Select Latest record by comparing 2 tables.

  • Hello,

    I have 2 identical tables with almost identical data(Few field values will vary).

    Both tables will get updated regularly with time stamp.

    I want to get the latest updated row by comparing these 2 tables based on time stamp.

    Can anyone help me please?

    Thanks in advance.

  • WITH Combined AS (

    SELECT Timestampcol, <other columns>, 'Table1' AS TableName

    FROM Table1

    UNION ALL

    SELECT Timestampcol, <other columns>, 'Table2'

    FROM Table2

    )

    SELECT Timestampcol, <other columns>, TableName

    FROM Combined

    John

  • John Mitchell-245523 (2/4/2016)


    WITH Combined AS (

    SELECT Timestampcol, <other columns>, 'Table1' AS TableName

    FROM Table1

    UNION ALL

    SELECT Timestampcol, <other columns>, 'Table2'

    FROM Table2

    )

    SELECT Timestampcol, <other columns>, TableName

    FROM Combined

    John

    I think you might need to extend this a little to get the latest:

    WITH Combined AS (

    SELECT Timestampcol, <other columns>, 'Table1' AS TableName

    FROM Table1

    UNION ALL

    SELECT Timestampcol, <other columns>, 'Table2'

    FROM Table2

    ), mx as (Select Timestampcol = max(Timestampcol) from Combined)

    SELECT Timestampcol, <other columns>, TableName

    FROM Combined

    join mx on Combined.Timestampcol = mx.Timestampcol

    The absence of evidence is not evidence of absence.
    Martin Rees

    You can lead a horse to water, but a pencil must be lead.
    Stan Laurel

  • Oh yes, of course.
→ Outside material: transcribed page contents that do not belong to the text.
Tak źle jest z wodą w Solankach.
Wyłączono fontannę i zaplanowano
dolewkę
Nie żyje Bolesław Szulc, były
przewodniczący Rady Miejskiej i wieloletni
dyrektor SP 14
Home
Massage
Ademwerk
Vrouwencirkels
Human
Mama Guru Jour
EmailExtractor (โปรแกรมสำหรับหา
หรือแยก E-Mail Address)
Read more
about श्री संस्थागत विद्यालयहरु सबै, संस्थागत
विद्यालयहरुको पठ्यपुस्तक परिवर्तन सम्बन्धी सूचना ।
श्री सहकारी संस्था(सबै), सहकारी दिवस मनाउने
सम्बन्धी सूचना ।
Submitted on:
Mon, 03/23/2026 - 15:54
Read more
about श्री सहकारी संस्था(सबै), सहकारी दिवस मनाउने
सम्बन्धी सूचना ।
I got as far as the CTE and then forgot to put the MAX in. Thanks for spotting, Phil.

    John

  • I suspect that this will perform much better than having a second CTE and a join.

    WITH Combined AS (

    SELECT Timestampcol, <other columns>, 'Table1' AS TableName

    FROM Table1

    UNION ALL

    SELECT Timestampcol, <other columns>, 'Table2'

    FROM Table2

    )

    SELECT TOP(1) Timestampcol, <other columns>, TableName

    FROM Combined

    ORDER BY Timestampcol DESC

    Drew

    J. Drew Allen
    Business Intelligence Analyst
    Philadelphia, PA

  • Sorry i did not understand clearly.

    Can you please give me some real example with the below query?

    Thanks in advance.

  • kavithaje (2/4/2016)


    Sorry i did not understand clearly.

    Can you please give me some real example with the below query?

    Thanks in advance.

    Without knowing your table structures, the examples provided are as real as you are going to get.
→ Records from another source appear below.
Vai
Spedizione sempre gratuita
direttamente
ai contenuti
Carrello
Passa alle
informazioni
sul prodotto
    The absence of evidence is not evidence of absence.
    Martin Rees

    You can lead a horse to water, but a pencil must be lead.
    Stan Laurel

  • 1st table Name: Work_Station_Admin_1

    MachineIDInstanceKeyTimeKey RevisionIDrowversion AccountSchemaClass

    167772831 3/3/2015 3:0910x000000000084B0CB A Group

    167772832 3/3/2015 3:0910x000000000084B0CC B User

    167772833 3/3/2015 3:0910x000000000084B0CD C Group

    167772834 5/15/2015 16:2210x000000000084B0CE D User

    167773001 5/15/2015 15:2910x000000000084B0CF E User

    167773002 5/15/2015 15:2910x000000000084B0D0 F User

    167773003 5/15/2015 15:2910x000000000084B0D1 G User

    167773004 5/15/2015 15:2910x000000000084B0D2 H Group

    167773005 5/15/2015 15:2910x000000000084B0D3 I Group

    2nd Table Name: Work_Station_Admin_2

    MachineIDInstanceKeyTimeKey RevisionID rowversion AccountSchemaClass

    2 1 8/9/2010 12:331 0x0000000000EA9C7AA NULL

    2 2 8/9/2010 12:331 0x0000000000EA9CACB NULL

    2 3 8/9/2010 12:331 0x0000000000EA9CCCC NULL

    2 5 8/9/2010 12:331 0x0000000000EA9D8BD NULL

    2 7 8/9/2010 12:331 0x0000000000EA9E0DE NULL

    2 9 2/15/2011 21:051 0x00000000032A1242F NULL

    2 10 2/15/2011 21:051 0x00000000032A1245G NULL

    Primary key is combination of MachineID + InstanceKey

    In which ever table MachineID and Instance ID gets updated at latest, i have to insert that row into new table.

    Hope this clarifies my issue.

  • For each combination of machine/instance?

    The absence of evidence is not evidence of absence.
    Martin Rees

    You can lead a horse to water, but a pencil must be lead.
    Stan Laurel

  • Maybe something like,

    WITH TEMP_CTE AS(

    SELECT MachineID, InstanceKey, TimeKey, RevisionID, rowversion, Account, SchemaClass FROM TABLE_A

    UNION ALL

    SELECT MachineID, InstanceKey, TimeKey, RevisionID, rowversion, Account, SchemaClass FROM TABLE_B

    )

    SELECT * FROM TEMP_CTE WHERE TimeKey = (SELECT MAX(TimeKey) FROM TEMP_CTE)

    Also looking at the sample data you'll get multiple rows since there's duplicate time stamps.

  • Yes. For each combination of machine ID and instance ID, which ever gets updated at latest in both the tables, that i should insert in another new table.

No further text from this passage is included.